Staphylococcus is the usual cause. MRI confirmation is critical for early diagnosis and treatment. Nonoperative management is preferred only if the patient is not septicemic and has no neurological deficit (rare), if the patient is not expected to survive surgery, or if complete spinal cord paralysis has been present for 48 hours.89 Urgent surgical drainage results in the best neurological recovery.9,23,45,89 Hadjipavlou et al.46 reported 100% neurological recovery following paraparesis. If epidural granulation tissue rather than pus was found, the neurological recovery was also 100%.46 However, recovery of neurological deficit was evident in only 18% of all cases including complete paralysis following surgery. Single-level epidural abscess anterior to the spinal cord/cauda equina is best treated with corpectomy/abscess debridement followed by strut bone grafting and stabilization by anterior instrumentation. Multiple-level epidural abscess noted posterior to the neural elements can be treated by either multilevel lamino-foramenotomy or contiguous laminectomy, followed by clinical assessment of spinal stability.

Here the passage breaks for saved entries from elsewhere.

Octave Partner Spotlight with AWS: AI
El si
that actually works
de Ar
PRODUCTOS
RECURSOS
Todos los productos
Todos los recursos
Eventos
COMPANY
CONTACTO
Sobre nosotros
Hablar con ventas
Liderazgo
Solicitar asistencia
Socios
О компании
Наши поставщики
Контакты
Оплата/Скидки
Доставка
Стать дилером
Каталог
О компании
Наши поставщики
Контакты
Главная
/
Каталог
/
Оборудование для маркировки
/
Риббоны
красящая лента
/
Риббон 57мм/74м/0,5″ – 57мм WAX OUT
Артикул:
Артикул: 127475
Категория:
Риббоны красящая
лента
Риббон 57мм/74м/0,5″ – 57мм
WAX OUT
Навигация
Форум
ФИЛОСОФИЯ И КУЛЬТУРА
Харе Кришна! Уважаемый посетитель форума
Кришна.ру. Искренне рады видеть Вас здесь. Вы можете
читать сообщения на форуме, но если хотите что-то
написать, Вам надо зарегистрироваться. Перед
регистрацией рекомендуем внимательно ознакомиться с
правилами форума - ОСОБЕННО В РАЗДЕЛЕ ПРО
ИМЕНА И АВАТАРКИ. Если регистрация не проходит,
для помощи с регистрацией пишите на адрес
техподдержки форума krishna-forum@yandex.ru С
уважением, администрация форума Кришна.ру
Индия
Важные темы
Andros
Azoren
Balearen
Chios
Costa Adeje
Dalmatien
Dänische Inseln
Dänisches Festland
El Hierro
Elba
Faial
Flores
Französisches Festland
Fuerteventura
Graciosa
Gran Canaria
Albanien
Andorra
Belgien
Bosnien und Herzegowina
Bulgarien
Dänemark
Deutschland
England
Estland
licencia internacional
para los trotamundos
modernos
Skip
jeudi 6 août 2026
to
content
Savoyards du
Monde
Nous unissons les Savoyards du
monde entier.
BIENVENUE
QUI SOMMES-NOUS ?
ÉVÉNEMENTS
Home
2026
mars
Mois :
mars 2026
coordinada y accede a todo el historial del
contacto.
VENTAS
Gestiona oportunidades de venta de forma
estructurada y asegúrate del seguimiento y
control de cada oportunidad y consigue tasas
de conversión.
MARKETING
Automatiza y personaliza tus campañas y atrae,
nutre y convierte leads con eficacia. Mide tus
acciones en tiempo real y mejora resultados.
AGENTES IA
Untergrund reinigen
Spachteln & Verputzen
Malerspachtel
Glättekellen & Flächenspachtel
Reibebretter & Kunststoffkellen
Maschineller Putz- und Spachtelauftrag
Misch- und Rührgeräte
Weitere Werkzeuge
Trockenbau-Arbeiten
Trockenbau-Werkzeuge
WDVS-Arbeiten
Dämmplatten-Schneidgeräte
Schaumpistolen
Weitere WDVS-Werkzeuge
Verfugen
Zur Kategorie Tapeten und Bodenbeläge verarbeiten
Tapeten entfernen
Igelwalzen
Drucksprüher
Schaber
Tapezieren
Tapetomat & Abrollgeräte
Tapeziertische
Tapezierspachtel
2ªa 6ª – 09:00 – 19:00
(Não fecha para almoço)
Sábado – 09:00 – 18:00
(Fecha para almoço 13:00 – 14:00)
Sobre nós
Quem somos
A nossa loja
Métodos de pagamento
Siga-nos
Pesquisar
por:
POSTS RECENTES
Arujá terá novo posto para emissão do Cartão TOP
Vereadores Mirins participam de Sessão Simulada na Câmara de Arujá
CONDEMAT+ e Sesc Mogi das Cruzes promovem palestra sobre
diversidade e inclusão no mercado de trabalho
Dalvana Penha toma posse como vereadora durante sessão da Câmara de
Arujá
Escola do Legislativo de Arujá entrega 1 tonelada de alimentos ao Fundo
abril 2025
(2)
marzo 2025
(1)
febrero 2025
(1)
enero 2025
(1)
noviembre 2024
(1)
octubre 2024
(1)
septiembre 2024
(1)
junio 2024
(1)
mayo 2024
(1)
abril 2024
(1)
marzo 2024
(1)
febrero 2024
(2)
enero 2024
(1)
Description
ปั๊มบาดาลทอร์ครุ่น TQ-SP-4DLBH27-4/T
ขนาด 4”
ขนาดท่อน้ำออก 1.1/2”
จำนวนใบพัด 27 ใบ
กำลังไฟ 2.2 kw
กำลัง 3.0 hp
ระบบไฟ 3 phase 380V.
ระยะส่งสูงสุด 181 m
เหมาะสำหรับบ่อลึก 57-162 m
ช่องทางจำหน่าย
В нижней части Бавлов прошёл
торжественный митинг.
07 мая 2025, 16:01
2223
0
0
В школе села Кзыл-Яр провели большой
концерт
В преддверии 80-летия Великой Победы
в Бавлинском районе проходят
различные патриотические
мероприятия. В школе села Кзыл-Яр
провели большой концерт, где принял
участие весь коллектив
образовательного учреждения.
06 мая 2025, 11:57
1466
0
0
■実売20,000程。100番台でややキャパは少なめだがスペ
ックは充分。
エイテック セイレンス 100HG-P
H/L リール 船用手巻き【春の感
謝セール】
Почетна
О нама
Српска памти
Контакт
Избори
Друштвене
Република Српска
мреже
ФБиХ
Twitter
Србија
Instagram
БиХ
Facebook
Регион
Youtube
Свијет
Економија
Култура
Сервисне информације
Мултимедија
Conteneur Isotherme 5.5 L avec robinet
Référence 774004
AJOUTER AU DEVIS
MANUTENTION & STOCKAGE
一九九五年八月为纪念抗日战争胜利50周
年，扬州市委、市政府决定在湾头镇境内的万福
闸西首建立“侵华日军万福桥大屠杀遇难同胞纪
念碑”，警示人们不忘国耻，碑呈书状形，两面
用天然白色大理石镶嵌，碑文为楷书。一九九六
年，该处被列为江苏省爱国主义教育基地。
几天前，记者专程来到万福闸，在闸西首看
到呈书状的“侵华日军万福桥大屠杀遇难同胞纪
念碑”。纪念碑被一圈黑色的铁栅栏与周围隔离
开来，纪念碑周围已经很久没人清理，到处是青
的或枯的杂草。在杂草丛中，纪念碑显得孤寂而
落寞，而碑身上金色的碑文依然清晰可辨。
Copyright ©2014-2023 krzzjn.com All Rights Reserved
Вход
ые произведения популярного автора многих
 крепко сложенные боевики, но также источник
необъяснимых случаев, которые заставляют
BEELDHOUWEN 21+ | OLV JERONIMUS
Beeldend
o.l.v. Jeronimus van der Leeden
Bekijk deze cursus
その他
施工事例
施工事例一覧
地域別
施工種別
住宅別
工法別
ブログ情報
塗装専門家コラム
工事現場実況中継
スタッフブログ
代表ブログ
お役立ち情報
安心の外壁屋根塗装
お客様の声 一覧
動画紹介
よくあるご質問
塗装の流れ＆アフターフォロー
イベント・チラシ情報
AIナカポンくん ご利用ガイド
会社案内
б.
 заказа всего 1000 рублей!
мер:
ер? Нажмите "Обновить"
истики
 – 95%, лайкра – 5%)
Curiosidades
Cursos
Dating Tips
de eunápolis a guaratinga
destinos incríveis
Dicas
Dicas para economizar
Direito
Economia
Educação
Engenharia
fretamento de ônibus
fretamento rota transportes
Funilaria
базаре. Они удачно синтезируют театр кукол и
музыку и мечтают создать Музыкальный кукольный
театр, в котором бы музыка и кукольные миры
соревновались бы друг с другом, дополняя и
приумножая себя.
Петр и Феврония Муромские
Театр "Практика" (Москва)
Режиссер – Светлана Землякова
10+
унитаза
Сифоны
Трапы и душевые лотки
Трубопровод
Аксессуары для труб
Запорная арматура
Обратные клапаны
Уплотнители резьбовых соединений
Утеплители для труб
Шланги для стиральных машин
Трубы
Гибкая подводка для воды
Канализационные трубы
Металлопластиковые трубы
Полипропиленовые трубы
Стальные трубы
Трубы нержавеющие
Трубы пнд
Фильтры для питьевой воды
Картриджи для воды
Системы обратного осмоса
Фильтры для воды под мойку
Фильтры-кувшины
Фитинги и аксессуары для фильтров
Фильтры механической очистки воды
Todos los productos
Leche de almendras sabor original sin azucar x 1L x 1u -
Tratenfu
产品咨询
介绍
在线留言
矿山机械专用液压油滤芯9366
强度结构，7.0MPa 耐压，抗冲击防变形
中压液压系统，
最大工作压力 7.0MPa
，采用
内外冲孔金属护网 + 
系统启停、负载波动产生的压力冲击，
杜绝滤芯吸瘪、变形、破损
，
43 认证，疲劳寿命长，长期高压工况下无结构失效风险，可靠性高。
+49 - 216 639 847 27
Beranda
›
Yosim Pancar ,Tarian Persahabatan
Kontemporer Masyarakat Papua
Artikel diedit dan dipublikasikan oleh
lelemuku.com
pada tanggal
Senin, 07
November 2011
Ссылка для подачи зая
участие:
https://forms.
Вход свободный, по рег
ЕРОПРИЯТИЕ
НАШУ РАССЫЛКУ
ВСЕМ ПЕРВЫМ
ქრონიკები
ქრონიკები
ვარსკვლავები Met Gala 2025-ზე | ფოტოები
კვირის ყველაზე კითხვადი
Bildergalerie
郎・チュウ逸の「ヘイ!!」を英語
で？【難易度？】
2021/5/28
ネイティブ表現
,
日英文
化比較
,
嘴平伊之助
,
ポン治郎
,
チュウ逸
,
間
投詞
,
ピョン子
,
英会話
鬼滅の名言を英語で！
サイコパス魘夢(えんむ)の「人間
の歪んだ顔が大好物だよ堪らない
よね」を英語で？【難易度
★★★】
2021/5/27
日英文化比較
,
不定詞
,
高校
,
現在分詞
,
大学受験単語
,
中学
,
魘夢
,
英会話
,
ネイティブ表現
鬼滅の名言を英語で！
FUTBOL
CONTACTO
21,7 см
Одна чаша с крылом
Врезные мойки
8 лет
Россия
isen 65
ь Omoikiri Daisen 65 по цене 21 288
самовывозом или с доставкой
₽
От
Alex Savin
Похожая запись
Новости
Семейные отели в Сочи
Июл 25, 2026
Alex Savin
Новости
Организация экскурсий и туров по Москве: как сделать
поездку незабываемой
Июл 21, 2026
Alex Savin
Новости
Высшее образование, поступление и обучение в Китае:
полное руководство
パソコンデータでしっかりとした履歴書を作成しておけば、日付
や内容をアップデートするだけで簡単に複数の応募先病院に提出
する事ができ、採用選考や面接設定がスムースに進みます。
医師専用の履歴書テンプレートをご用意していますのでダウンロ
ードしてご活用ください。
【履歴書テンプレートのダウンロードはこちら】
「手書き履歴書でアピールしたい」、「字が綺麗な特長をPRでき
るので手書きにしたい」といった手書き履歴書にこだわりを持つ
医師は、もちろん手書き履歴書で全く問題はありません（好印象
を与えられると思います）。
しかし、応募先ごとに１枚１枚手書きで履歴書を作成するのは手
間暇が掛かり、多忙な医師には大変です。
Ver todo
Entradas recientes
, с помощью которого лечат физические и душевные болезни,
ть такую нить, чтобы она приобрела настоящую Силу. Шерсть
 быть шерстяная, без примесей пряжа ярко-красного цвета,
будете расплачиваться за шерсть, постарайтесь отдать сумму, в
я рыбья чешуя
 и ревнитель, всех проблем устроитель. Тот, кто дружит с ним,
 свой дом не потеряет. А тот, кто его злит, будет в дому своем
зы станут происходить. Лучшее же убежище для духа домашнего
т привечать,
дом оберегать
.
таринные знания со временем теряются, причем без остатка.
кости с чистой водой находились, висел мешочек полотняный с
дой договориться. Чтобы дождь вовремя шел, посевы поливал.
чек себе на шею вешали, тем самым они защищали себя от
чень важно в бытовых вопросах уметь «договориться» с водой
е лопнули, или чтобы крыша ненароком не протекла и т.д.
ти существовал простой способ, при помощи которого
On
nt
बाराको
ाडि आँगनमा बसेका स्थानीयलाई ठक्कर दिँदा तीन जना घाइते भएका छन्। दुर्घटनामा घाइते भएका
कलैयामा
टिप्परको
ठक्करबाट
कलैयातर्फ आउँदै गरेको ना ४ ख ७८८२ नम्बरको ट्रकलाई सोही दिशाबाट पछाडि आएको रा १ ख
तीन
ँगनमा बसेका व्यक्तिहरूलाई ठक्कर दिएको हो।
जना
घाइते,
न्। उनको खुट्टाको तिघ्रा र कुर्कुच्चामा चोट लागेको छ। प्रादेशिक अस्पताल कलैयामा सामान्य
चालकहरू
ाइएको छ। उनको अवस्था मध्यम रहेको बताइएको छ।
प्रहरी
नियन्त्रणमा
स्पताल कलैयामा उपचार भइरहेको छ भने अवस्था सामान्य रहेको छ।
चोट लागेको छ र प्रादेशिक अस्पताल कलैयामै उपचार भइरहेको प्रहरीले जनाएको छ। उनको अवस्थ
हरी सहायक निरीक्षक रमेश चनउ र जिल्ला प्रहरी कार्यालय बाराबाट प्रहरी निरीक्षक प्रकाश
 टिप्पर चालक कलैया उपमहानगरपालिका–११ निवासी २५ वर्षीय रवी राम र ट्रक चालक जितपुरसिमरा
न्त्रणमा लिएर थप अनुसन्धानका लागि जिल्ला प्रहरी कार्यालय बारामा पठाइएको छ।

Supplementary posterolateral bone grafting is only required for multiple-level contiguous laminectomy. Posterior instrumentation is required only infrequently if deformity is present/imminent. Mortality has not recently been reported following childhood epidural abscess;9 however, morbidity from neurological deficit is 18%.9

Mortality in adults ranges from 5% to 23%.9,90 The presence of a low platelet count of less than 100 × 109/L is associated with a poorer outcome.45

Postoperative spinal infections

Generally, it is recommended that spinal instrumentation be removed if the patient exhibits uncontrollable local or general sepsis or if the posterior arthrodesis is radiologically united when wound debridement is undertaken.9193 Recommendations for the management of early postoperative spine infection include thorough wound debridement with up to 9 liters pulsatile lavage irrigation and parenteral antibiotics.27 Satisfactory outcomes have been reported when the instrumentation is left in situ, if debrided back to healthy viable tissue. If necrotic tissue is present, repeat wound debridement is recommended and delayed primary closure is inevitable.29,42 The use of continuous irrigation with antibiotic-laden fluid for a period of 5 days postoperatively combined with primary wound closure is successful.91,93 Antibiotic impregnated polymethylmethacrylate beads are beneficial when repeated surgical debridement is required for severe spinal infection.94 If severe vertebral osteomyelitis complicates late infection, it can only be effectively treated by a ‘radical’ debridement of a pedicle screw tract/other vertebral element, back to normal bleeding bone. A large defect in the pedicle and vertebral body may sometimes result from debridement. Supplementary autogenous bone grafting of the large defect should be beneficial. If the spinal infection is severe, delayed primary closure is advantageous.29 If the posterior bone graft is not sound when debridement for infection is undertaken, stability of the potentially unstable spine may be regained through the use of external orthoses and/or delayed spinal instrumentation through a clean surgical field. Simultaneous debridement/exchange posterior instrumentation for spinal infection has not been reported.

Facet joint infection

Because the diagnosis is invariably delayed, it is difficult to eradicate by nonoperative means. Good results are reported following surgical joint debridement.48 Noninstrumented posterolateral arthrodesis is indicated following extensive facet joint debridement or when the contralateral facet joint is subluxed on preoperative imaging.

PROPHYLAXIS

Postoperative spinal infection

Postprocedural spine infection rates range from 0.7% to 11.9%.29 Risk factors for iatrogenic infection include postoperative bowel and bladder continence, posterior approach, procedure for resection of tumor, morbid obesity (BMI greater than 35),95 arthrodesis and the use of spinal instrumentation.29,33,96,97 Using prophylactic gentamicin or cephalosporin reduces postdiscectomy wound infections by 100%, from 2% to 1%.98,99 A recent meta-analysis confirms the efficacy of prophylactic antibiotics in spine surgery.100 The British Society for Anti-Microbial Chemotherapy Working Party recommends a first- or second-generation cephalosporin for adequate infection prophylaxis.101 Exceptions include patients who are allergic to these antibiotics or are known to be colonized or infected with MRSA. These patients should receive vancomycin or teicoplanin plus gentamicin. Single doses at induction of anesthesia are adequate unless the procedure extends beyond 4 hours, in which case 50% of the initial dosage of intraoperative antibiotics should be administered every 4 hours.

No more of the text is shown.